ACTIVITY. Will you extract the entries word for word? Images should not appear in the copy.

DATA EXTRACTS.
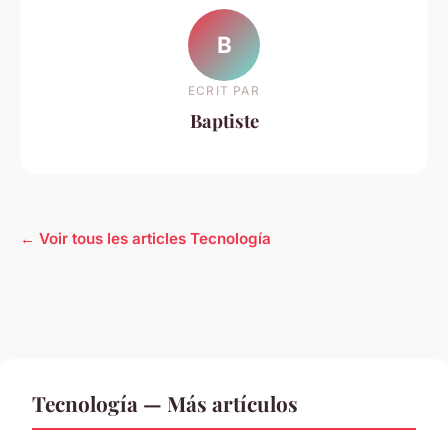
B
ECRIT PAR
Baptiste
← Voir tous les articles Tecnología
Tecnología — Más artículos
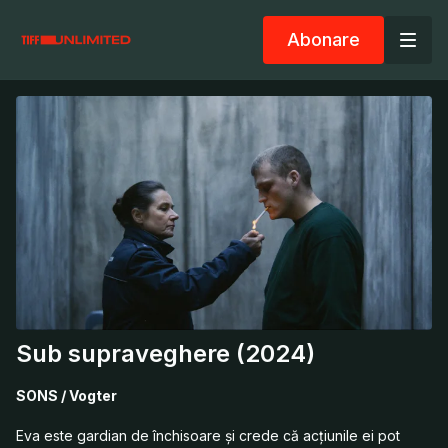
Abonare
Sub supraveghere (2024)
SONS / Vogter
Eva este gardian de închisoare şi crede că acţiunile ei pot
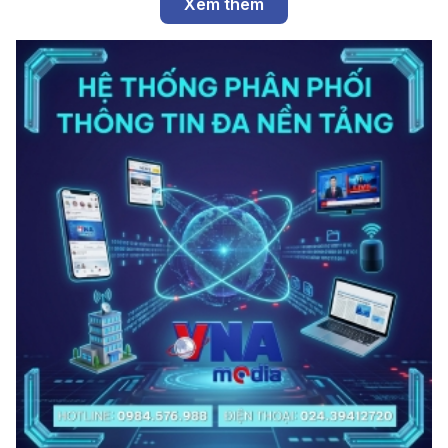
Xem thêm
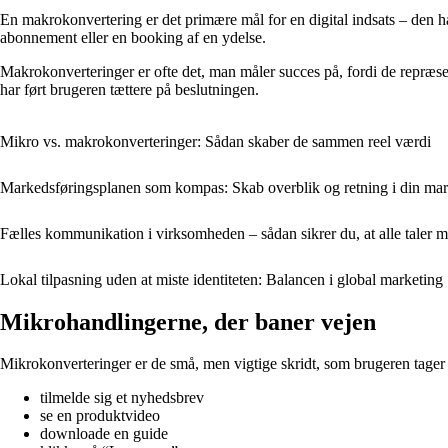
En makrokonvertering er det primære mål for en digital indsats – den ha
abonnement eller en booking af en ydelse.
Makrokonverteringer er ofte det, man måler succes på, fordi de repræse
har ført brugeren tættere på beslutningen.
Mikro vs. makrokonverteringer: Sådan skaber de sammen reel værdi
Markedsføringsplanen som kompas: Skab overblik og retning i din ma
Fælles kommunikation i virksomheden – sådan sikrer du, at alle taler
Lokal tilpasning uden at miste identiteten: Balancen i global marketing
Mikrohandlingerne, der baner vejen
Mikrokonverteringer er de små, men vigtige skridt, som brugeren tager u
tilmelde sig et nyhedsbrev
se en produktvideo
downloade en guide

ANSWER SECTION.
B
ECRIT PAR
Baptiste
← Voir tous les articles Tecnología
Tecnología — Más artículos
Abonare
Sub supraveghere (2024)
SONS / Vogter
Eva este gardian de închisoare şi crede că acţiunile ei pot
Xem thêm
En makrokonvertering er det primære mål for en digital indsats – den ha
abonnement eller en booking af en ydelse.
Makrokonverteringer er ofte det, man måler succes på, fordi de repræse
har ført brugeren tættere på beslutningen.
Mikro vs. makrokonverteringer: Sådan skaber de sammen reel værdi
Markedsføringsplanen som kompas: Skab overblik og retning i din ma
Fælles kommunikation i virksomheden – sådan sikrer du, at alle taler
Lokal tilpasning uden at miste identiteten: Balancen i global marketing
Mikrohandlingerne, der baner vejen
Mikrokonverteringer er de små, men vigtige skridt, som brugeren tager u
tilmelde sig et nyhedsbrev
se en produktvideo
downloade en guide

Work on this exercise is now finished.